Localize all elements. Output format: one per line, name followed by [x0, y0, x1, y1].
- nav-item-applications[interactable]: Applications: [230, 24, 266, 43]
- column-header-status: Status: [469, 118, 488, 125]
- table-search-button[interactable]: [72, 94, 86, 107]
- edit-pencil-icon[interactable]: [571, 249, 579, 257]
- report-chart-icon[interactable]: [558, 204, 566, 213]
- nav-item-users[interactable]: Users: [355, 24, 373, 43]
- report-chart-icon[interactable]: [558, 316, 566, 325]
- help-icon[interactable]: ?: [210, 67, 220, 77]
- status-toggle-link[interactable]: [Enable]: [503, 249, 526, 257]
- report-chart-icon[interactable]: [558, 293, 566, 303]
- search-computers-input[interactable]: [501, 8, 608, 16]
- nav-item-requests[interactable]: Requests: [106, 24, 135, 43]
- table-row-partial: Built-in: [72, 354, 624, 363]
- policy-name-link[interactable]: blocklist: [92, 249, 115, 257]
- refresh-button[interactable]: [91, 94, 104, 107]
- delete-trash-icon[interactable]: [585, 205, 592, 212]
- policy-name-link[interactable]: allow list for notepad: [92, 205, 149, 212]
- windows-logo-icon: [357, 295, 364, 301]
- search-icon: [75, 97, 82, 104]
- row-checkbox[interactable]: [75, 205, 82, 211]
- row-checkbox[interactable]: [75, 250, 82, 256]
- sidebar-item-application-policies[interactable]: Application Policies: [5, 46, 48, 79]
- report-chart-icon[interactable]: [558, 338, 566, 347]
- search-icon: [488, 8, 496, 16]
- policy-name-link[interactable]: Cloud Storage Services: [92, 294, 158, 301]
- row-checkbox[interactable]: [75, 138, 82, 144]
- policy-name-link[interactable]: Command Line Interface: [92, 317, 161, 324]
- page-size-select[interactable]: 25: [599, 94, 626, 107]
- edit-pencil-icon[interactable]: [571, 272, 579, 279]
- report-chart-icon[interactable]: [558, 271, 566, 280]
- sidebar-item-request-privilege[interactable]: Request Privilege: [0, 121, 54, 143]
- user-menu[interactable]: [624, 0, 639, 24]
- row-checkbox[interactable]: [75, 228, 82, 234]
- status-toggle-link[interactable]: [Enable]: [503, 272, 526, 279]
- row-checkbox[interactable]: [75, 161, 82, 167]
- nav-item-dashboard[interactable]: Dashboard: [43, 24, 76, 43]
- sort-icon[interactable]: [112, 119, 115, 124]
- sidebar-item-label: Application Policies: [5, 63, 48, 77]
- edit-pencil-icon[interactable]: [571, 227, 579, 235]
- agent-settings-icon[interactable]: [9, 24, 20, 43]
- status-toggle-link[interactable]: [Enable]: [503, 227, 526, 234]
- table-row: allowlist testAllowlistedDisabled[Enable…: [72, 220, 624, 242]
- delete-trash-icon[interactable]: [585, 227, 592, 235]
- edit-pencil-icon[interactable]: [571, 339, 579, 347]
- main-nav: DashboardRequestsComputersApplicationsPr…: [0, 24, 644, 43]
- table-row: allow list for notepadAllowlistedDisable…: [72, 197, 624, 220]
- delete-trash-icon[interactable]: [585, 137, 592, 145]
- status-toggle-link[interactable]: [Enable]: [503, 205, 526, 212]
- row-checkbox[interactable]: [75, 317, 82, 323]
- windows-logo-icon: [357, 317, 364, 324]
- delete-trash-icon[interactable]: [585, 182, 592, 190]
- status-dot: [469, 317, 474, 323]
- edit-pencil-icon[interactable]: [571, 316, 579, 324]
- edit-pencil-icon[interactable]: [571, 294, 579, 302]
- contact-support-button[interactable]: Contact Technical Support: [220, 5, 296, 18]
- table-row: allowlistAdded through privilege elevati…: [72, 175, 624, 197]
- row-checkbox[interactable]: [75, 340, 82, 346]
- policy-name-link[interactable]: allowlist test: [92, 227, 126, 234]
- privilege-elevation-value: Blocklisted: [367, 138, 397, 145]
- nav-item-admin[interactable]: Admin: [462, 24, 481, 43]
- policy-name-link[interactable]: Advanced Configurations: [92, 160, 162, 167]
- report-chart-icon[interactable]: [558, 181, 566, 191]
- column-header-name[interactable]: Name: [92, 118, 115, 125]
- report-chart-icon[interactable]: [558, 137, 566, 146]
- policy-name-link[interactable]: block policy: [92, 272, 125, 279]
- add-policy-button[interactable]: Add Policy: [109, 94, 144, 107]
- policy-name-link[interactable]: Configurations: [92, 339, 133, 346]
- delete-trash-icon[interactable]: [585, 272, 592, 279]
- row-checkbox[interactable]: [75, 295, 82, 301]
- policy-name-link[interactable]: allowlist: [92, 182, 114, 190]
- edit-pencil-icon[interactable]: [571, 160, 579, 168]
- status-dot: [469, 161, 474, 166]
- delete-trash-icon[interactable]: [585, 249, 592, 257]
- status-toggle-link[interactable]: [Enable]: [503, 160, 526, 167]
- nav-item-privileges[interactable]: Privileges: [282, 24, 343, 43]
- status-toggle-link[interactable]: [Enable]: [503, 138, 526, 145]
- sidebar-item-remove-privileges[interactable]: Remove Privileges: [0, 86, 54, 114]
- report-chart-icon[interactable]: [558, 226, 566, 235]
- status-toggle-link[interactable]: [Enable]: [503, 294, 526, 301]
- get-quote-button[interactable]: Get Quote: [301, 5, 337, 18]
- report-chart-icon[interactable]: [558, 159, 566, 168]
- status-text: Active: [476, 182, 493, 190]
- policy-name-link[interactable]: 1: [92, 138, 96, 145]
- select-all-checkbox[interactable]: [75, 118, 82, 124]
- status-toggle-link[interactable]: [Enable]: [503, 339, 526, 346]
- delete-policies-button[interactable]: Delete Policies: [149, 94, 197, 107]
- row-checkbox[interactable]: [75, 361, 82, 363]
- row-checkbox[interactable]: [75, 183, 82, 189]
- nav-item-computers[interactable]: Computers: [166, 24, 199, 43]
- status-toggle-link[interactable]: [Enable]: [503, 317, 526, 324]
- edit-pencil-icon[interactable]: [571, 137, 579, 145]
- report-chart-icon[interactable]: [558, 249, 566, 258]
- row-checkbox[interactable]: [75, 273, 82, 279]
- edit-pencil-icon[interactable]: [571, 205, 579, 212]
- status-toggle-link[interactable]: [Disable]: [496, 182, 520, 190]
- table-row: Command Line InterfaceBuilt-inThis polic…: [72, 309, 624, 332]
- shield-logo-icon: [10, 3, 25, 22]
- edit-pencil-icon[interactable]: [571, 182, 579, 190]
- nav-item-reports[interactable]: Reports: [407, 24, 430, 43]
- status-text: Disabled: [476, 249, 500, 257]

• _Task directions_
Transcribe the listing above exactly as shown.

• _Answer area_
Localize all elements. Output format: one per line, name followed by [x0, y0, x1, y1].
- nav-item-applications[interactable]: Applications: [230, 24, 266, 43]
- column-header-status: Status: [469, 118, 488, 125]
- table-search-button[interactable]: [72, 94, 86, 107]
- edit-pencil-icon[interactable]: [571, 249, 579, 257]
- report-chart-icon[interactable]: [558, 204, 566, 213]
- nav-item-users[interactable]: Users: [355, 24, 373, 43]
- report-chart-icon[interactable]: [558, 316, 566, 325]
- help-icon[interactable]: ?: [210, 67, 220, 77]
- status-toggle-link[interactable]: [Enable]: [503, 249, 526, 257]
- report-chart-icon[interactable]: [558, 293, 566, 303]
- search-computers-input[interactable]: [501, 8, 608, 16]
- nav-item-requests[interactable]: Requests: [106, 24, 135, 43]
- table-row-partial: Built-in: [72, 354, 624, 363]
- policy-name-link[interactable]: blocklist: [92, 249, 115, 257]
- refresh-button[interactable]: [91, 94, 104, 107]
- delete-trash-icon[interactable]: [585, 205, 592, 212]
- policy-name-link[interactable]: allow list for notepad: [92, 205, 149, 212]
- windows-logo-icon: [357, 295, 364, 301]
- search-icon: [75, 97, 82, 104]
- row-checkbox[interactable]: [75, 205, 82, 211]
- row-checkbox[interactable]: [75, 250, 82, 256]
- sidebar-item-application-policies[interactable]: Application Policies: [5, 46, 48, 79]
- report-chart-icon[interactable]: [558, 338, 566, 347]
- search-icon: [488, 8, 496, 16]
- policy-name-link[interactable]: Cloud Storage Services: [92, 294, 158, 301]
- row-checkbox[interactable]: [75, 138, 82, 144]
- policy-name-link[interactable]: Command Line Interface: [92, 317, 161, 324]
- page-size-select[interactable]: 25: [599, 94, 626, 107]
- edit-pencil-icon[interactable]: [571, 272, 579, 279]
- report-chart-icon[interactable]: [558, 271, 566, 280]
- sidebar-item-request-privilege[interactable]: Request Privilege: [0, 121, 54, 143]
- user-menu[interactable]: [624, 0, 639, 24]
- row-checkbox[interactable]: [75, 228, 82, 234]
- status-toggle-link[interactable]: [Enable]: [503, 272, 526, 279]
- row-checkbox[interactable]: [75, 161, 82, 167]
- nav-item-dashboard[interactable]: Dashboard: [43, 24, 76, 43]
- sort-icon[interactable]: [112, 119, 115, 124]
- sidebar-item-label: Application Policies: [5, 63, 48, 77]
- edit-pencil-icon[interactable]: [571, 227, 579, 235]
- agent-settings-icon[interactable]: [9, 24, 20, 43]
- status-toggle-link[interactable]: [Enable]: [503, 227, 526, 234]
- table-row: allowlist testAllowlistedDisabled[Enable…: [72, 220, 624, 242]
- delete-trash-icon[interactable]: [585, 227, 592, 235]
- edit-pencil-icon[interactable]: [571, 339, 579, 347]
- main-nav: DashboardRequestsComputersApplicationsPr…: [0, 24, 644, 43]
- table-row: allow list for notepadAllowlistedDisable…: [72, 197, 624, 220]
- delete-trash-icon[interactable]: [585, 137, 592, 145]
- status-toggle-link[interactable]: [Enable]: [503, 205, 526, 212]
- row-checkbox[interactable]: [75, 317, 82, 323]
- windows-logo-icon: [357, 317, 364, 324]
- delete-trash-icon[interactable]: [585, 182, 592, 190]
- status-dot: [469, 317, 474, 323]
- edit-pencil-icon[interactable]: [571, 316, 579, 324]
- edit-pencil-icon[interactable]: [571, 294, 579, 302]
- contact-support-button[interactable]: Contact Technical Support: [220, 5, 296, 18]
- table-row: allowlistAdded through privilege elevati…: [72, 175, 624, 197]
- row-checkbox[interactable]: [75, 340, 82, 346]
- policy-name-link[interactable]: allowlist test: [92, 227, 126, 234]
- privilege-elevation-value: Blocklisted: [367, 138, 397, 145]
- nav-item-admin[interactable]: Admin: [462, 24, 481, 43]
- policy-name-link[interactable]: Advanced Configurations: [92, 160, 162, 167]
- report-chart-icon[interactable]: [558, 181, 566, 191]
- column-header-name[interactable]: Name: [92, 118, 115, 125]
- report-chart-icon[interactable]: [558, 137, 566, 146]
- policy-name-link[interactable]: block policy: [92, 272, 125, 279]
- add-policy-button[interactable]: Add Policy: [109, 94, 144, 107]
- policy-name-link[interactable]: Configurations: [92, 339, 133, 346]
- delete-trash-icon[interactable]: [585, 272, 592, 279]
- row-checkbox[interactable]: [75, 295, 82, 301]
- policy-name-link[interactable]: allowlist: [92, 182, 114, 190]
- edit-pencil-icon[interactable]: [571, 160, 579, 168]
- status-dot: [469, 161, 474, 166]
- delete-trash-icon[interactable]: [585, 249, 592, 257]
- status-toggle-link[interactable]: [Enable]: [503, 160, 526, 167]
- nav-item-privileges[interactable]: Privileges: [282, 24, 343, 43]
- status-toggle-link[interactable]: [Enable]: [503, 138, 526, 145]
- sidebar-item-remove-privileges[interactable]: Remove Privileges: [0, 86, 54, 114]
- report-chart-icon[interactable]: [558, 226, 566, 235]
- status-toggle-link[interactable]: [Enable]: [503, 294, 526, 301]
- get-quote-button[interactable]: Get Quote: [301, 5, 337, 18]
- report-chart-icon[interactable]: [558, 159, 566, 168]
- status-text: Active: [476, 182, 493, 190]
- policy-name-link[interactable]: 1: [92, 138, 96, 145]
- select-all-checkbox[interactable]: [75, 118, 82, 124]
- status-toggle-link[interactable]: [Enable]: [503, 339, 526, 346]
- delete-policies-button[interactable]: Delete Policies: [149, 94, 197, 107]
- row-checkbox[interactable]: [75, 361, 82, 363]
- row-checkbox[interactable]: [75, 183, 82, 189]
- nav-item-computers[interactable]: Computers: [166, 24, 199, 43]
- status-toggle-link[interactable]: [Enable]: [503, 317, 526, 324]
- edit-pencil-icon[interactable]: [571, 137, 579, 145]
- report-chart-icon[interactable]: [558, 249, 566, 258]
- row-checkbox[interactable]: [75, 273, 82, 279]
- edit-pencil-icon[interactable]: [571, 205, 579, 212]
- status-toggle-link[interactable]: [Disable]: [496, 182, 520, 190]
- table-row: Command Line InterfaceBuilt-inThis polic…: [72, 309, 624, 332]
- shield-logo-icon: [10, 3, 25, 22]
- edit-pencil-icon[interactable]: [571, 182, 579, 190]
- nav-item-reports[interactable]: Reports: [407, 24, 430, 43]
- status-text: Disabled: [476, 249, 500, 257]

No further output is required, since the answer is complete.